» Exercise requirements:
Each entry below is to be printed verbatim.

» Information shown:
========
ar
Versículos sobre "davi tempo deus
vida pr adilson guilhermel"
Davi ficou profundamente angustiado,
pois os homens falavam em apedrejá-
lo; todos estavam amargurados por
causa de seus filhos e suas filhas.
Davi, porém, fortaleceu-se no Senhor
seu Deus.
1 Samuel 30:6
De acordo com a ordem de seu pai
========
» Solution to this problem:
ar
Versículos sobre "davi tempo deus
vida pr adilson guilhermel"
Davi ficou profundamente angustiado,
pois os homens falavam em apedrejá-
lo; todos estavam amargurados por
causa de seus filhos e suas filhas.
Davi, porém, fortaleceu-se no Senhor
seu Deus.
1 Samuel 30:6
De acordo com a ordem de seu pai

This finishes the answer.